Inside this shitty, cramped, disheveled office there was another one of these clickety-clacks going clickety-clack at me, gesturing at some broken toys on the table with its lower arms and waving around with its upper arms. I waited for it to shut up so I could tell it that I don't have a translation implant. The fucker went to its desk and rummaged around for a device. I could see perforations in it, probably for a speaker. "Apologies," the Microsoft Sam ass sounding translator said while it clickety-clacked into its other end, "I knew I was forgetting something." I told it not to worry about it, then it started the spiel over again. "BEHOLD these technological marvels! Such things that will dazzle and amaze your leaders back home! Imagine the riches you shall be rewarded with! I will give them to you, and all I ask is one small favor. Simply testify that you were attempting to escape the custody of the Star Sailors, and I will ensure you return home a rich man."
Fucking seriously. It wanted me to betray my family for some broken fucking toys. What a fucking moron. Fuck that stupid thing in its stupid clacking mandibles with a-
So, lacking the foul language I needed to express how I felt, I got creative, "Did you go down to the biorecycler and huff the fumes before coming up with that idea? Maybe you want to take a little space walk in an envirosuit without a faceplate? It's about as smart an idea. Do I look like I'm all wide eyed and impressed with your shoebox office? Do I look like someone you can bribe with broken toys? Your parents must have dropped you off here as a child in shame of having birthed or hatched or whatever you people do such an impeccable example of a complete moron. You'll tell your secretary to stop blocking my lawyer's way or I break the way open."
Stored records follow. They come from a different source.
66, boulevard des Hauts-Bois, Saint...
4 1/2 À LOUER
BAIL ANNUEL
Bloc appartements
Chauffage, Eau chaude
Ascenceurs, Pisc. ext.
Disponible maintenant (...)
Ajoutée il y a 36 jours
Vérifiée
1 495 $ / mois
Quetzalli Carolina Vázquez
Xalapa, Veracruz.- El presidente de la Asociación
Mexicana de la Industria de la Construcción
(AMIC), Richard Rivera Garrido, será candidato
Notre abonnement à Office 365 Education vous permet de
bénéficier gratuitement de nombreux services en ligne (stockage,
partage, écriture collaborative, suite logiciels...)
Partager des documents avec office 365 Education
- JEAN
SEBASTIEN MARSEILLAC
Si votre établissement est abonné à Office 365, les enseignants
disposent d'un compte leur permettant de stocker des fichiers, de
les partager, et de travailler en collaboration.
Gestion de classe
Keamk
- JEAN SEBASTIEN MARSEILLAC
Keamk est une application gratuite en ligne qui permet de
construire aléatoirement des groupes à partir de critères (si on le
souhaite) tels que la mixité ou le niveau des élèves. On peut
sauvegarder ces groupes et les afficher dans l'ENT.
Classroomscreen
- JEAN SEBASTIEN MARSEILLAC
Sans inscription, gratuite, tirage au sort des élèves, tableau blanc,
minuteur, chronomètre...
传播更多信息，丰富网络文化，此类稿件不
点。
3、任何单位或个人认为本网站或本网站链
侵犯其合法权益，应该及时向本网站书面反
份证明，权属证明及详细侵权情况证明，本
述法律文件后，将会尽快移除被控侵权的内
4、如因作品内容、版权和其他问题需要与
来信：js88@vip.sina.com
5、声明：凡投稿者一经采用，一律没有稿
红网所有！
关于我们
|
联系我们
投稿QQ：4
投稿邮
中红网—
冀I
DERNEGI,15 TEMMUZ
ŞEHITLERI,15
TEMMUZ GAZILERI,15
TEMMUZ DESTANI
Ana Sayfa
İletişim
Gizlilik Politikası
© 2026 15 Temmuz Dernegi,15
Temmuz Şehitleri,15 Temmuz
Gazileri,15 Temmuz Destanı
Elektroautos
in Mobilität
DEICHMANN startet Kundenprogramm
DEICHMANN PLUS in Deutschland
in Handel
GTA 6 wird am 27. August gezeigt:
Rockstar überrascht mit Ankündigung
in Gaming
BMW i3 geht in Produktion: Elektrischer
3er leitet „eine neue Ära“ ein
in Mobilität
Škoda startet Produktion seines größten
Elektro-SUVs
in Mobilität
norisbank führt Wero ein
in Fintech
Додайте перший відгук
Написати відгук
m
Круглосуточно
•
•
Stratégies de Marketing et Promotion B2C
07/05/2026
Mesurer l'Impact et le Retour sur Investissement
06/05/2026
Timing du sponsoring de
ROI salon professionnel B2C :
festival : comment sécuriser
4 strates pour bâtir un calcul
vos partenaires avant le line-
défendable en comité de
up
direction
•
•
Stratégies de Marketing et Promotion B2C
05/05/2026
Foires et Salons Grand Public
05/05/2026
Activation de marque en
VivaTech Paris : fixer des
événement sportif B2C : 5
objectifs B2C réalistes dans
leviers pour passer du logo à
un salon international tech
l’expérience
Too bad I don't know spider-centaur clickety-clack body language. It would have been nice to gauge just how well the insult landed. On account of he didn't want to see how breakable its shit and secretary were first hand, it let Lawson and Pops in. I told them it just tried to bribe me with the junk. Well, my lawyer got hostile. Objections, directions to not answer, demands for a court order to records they knew I was not in possession of. It seemed like having failed to bribe me, they were going for daunting. Except my lawyer was a four armed shark. Fuck all lawyers except for mine.
I couldn't really tell, but I think the clickety-clack was starting to realize his client had fucked himself.
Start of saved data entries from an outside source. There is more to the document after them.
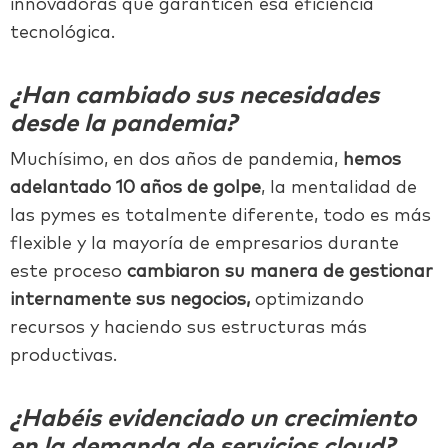
innovadoras que garanticen esa eficiencia
tecnológica.
¿Han cambiado sus necesidades
desde la pandemia?
Muchísimo, en dos años de pandemia,
hemos
adelantado 10 años de golpe
, la mentalidad de
las pymes es totalmente diferente, todo es más
flexible y la mayoría de empresarios durante
este proceso
cambiaron su manera de gestionar
internamente sus negocios,
optimizando
recursos y haciendo sus estructuras más
productivas.
¿Habéis evidenciado un crecimiento
en la demanda de servicios cloud?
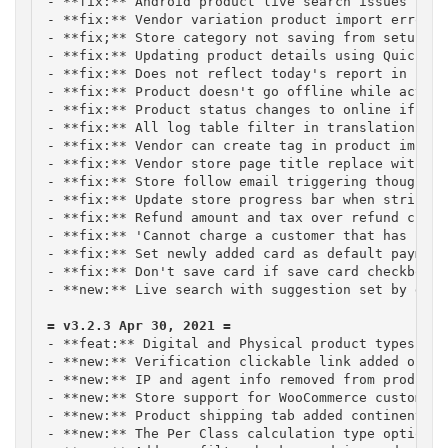
- **fix:** Android product live search issues fixed
- **fix:** Vendor variation product import error fi
- **fix;** Store category not saving from setup wid
- **fix:** Updating product details using Quick Ed
- **fix:** Does not reflect today's report in sale
- **fix:** Product doesn't go offline while activa
- **fix:** Product status changes to online if pro
- **fix:** All log table filter in translation for
- **fix:** Vendor can create tag in product import
- **fix:** Vendor store page title replace with st
- **fix:** Store follow email triggering though em
- **fix:** Update store progress bar when stripe c
- **fix:** Refund amount and tax over refund check

- **fix:** 'Cannot charge a customer that has no a
- **fix:** Set newly added card as default payment
- **fix:** Don't save card if save card checkbox i
- **new:** Live search with suggestion set by defau
- **feat:** Digital and Physical product types sel
- **new:** Verification clickable link added on ne
- **new:** IP and agent info removed from product 
- **new:** Store support for WooCommerce customer 
- **new:** Product shipping tab added continent co
- **new:** The Per Class calculation type option i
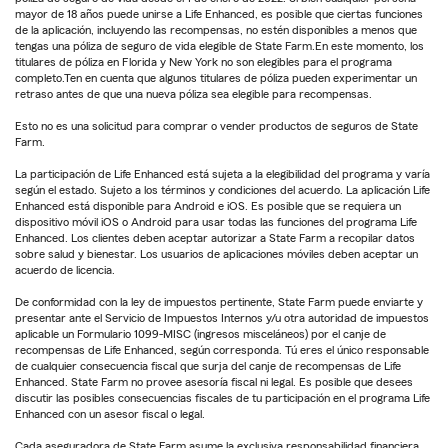
mayor de 18 años puede unirse a Life Enhanced, es posible que ciertas funciones
de la aplicación, incluyendo las recompensas, no estén disponibles a menos que
tengas una póliza de seguro de vida elegible de State Farm.En este momento, los
titulares de póliza en Florida y New York no son elegibles para el programa
completo.Ten en cuenta que algunos titulares de póliza pueden experimentar un
retraso antes de que una nueva póliza sea elegible para recompensas.
Esto no es una solicitud para comprar o vender productos de seguros de State
Farm.
La participación de Life Enhanced está sujeta a la elegibilidad del programa y varía
según el estado. Sujeto a los términos y condiciones del acuerdo. La aplicación Life
Enhanced está disponible para Android e iOS. Es posible que se requiera un
dispositivo móvil iOS o Android para usar todas las funciones del programa Life
Enhanced. Los clientes deben aceptar autorizar a State Farm a recopilar datos
sobre salud y bienestar. Los usuarios de aplicaciones móviles deben aceptar un
acuerdo de licencia.
De conformidad con la ley de impuestos pertinente, State Farm puede enviarte y
presentar ante el Servicio de Impuestos Internos y/u otra autoridad de impuestos
aplicable un Formulario 1099-MISC (ingresos misceláneos) por el canje de
recompensas de Life Enhanced, según corresponda. Tú eres el único responsable
de cualquier consecuencia fiscal que surja del canje de recompensas de Life
Enhanced. State Farm no provee asesoría fiscal ni legal. Es posible que desees
discutir las posibles consecuencias fiscales de tu participación en el programa Life
Enhanced con un asesor fiscal o legal.
Cada aseguradora de State Farm asume la exclusiva responsabilidad financiera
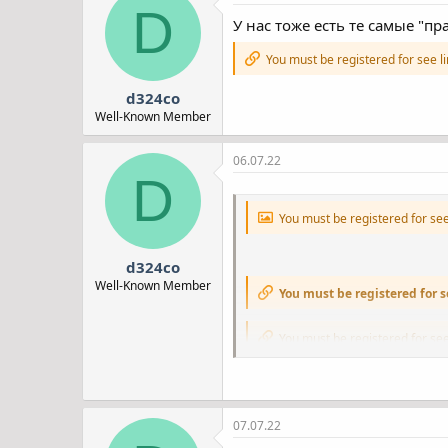
D
У нас тоже есть те самые "п
Джерело:
You must be registe
You must be registered for see l
d324co
Well-Known Member
06.07.22
D
You must be registered for se
d324co
Well-Known Member
You must be registered for s
You must be registered for see
Знайомтеся - це 2С22 «Богдана».
реактивними снарядами. Створен
Залужний повідомивши, що саме 
ворожий "Панцир" і ще багато чо
07.07.22
З такою навіть однією гаубицею 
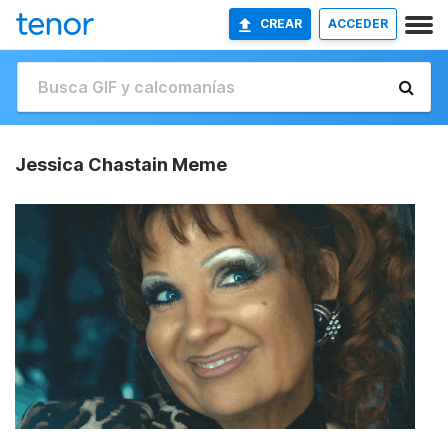
CREAR
ACCEDER
Jessica Chastain Meme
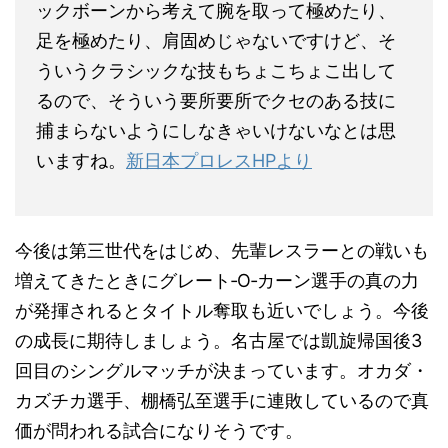
ックボーンから考えて腕を取って極めたり、
足を極めたり、肩固めじゃないですけど、そ
ういうクラシックな技もちょこちょこ出して
るので、そういう要所要所でクセのある技に
捕まらないようにしなきゃいけないなとは思
いますね。
新日本プロレスHPより
今後は第三世代をはじめ、先輩レスラーとの戦いも
増えてきたときにグレート‐O‐カーン選手の真の力
が発揮されるとタイトル奪取も近いでしょう。今後
の成長に期待しましょう。名古屋では凱旋帰国後3
回目のシングルマッチが決まっています。オカダ・
カズチカ選手、棚橋弘至選手に連敗しているので真
価が問われる試合になりそうです。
Well when we got back home, Mom made a tasty dinner to compensate. Everyone thought the putdown I gave the clickety-clack shady ass lawyer was fucking hilarious. Mom still bans everyone from teaching me curse words.
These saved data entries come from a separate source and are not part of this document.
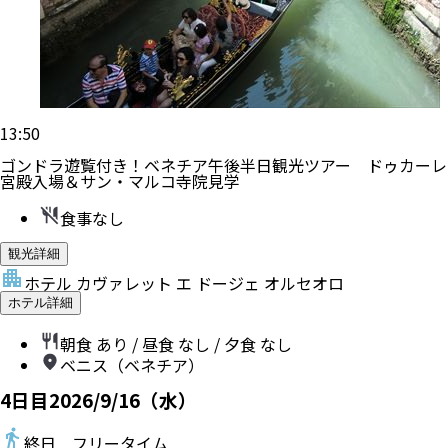
13:50
ゴンドラ遊覧付き！ベネチア午後半日観光ツアー ドゥカーレ
宮殿入場＆サン・マルコ寺院見学
食事なし
観光詳細
ホテル カヴァレット エ ドージェ オルセオロ
ホテル詳細
朝食
あり
/ 昼食
なし
/ 夕食
なし
ベニス（ベネチア）
4
日目
2026/9/16（水）
終日 フリータイム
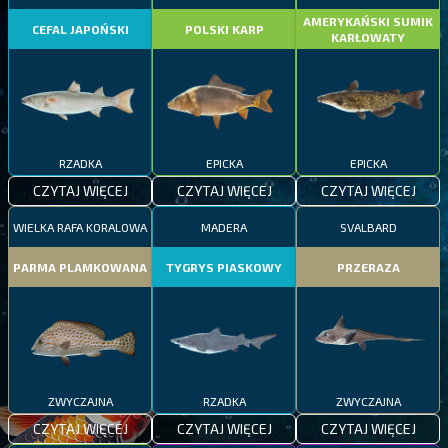
AMERYKAŃSKI SUMIK
CEFAL JAPOŃSKI
POLSKI KARP
KARŁOWATY
RZADKA
EPICKA
EPICKA
CZYTAJ WIĘCEJ
CZYTAJ WIĘCEJ
CZYTAJ WIĘCEJ
WIELKA RAFA KORALOWA
MADERA
SVALBARD
PARMA PLAMKOWANA
TYGRYS PIASKOWY
PRZERAZA
ZWYCZAJNA
RZADKA
ZWYCZAJNA
CZYTAJ WIĘCEJ
CZYTAJ WIĘCEJ
CZYTAJ WIĘCEJ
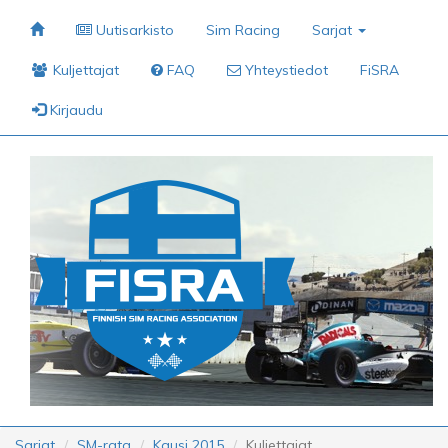
Uutisarkisto
Sim Racing
Sarjat
Kuljettajat
FAQ
Yhteystiedot
FiSRA
Kirjaudu
Sarjat
SM-rata
Kausi 2015
Kuljettajat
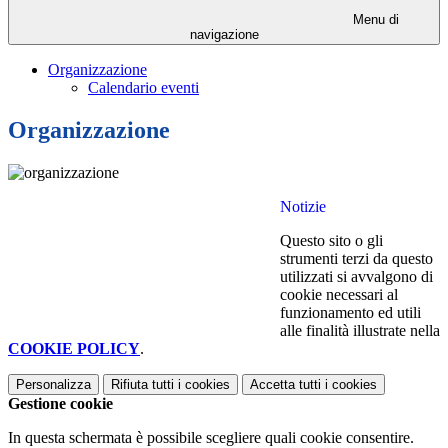
Menu di
navigazione
Organizzazione
Calendario eventi
Organizzazione
Notizie
Questo sito o gli
strumenti terzi da questo
utilizzati si avvalgono di
cookie necessari al
funzionamento ed utili
alle finalità illustrate nella
COOKIE POLICY
.
Personalizza
Rifiuta tutti
i cookies
Accetta tutti
i cookies
Gestione cookie
In questa schermata è possibile scegliere quali cookie consentire.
Well, tomorrow I'll be proctoring a nerf war. Fuck that lawyer twice just to be sure.
Dear Diary,
WHAT IN THE VOID IS WRONG WITH PEOPLE ON THIS STATION?
[There are several angry sketches of the station being bombarded by a battle fleet.]
Log: 6000001.0.10, Personal, Captain Yormdrill
Void take that absolute charlatan. Trying to bribe my son to betray us with garbage. GARBAGE! If you're going to be evil, you should at least be competent at it.
I've heard of more disreputable barristers trying to trick people into talking without their representation present, but actually impeding the way? Unfortunately consequences are unlikely to be more than a reprimand. Scummy behavior is apparently a matter of course in the legal profession around here. At least I'll get to watch the war. A load of parents with wounded pride have convinced these stationers that attacking has the advantage. This is going to be funny.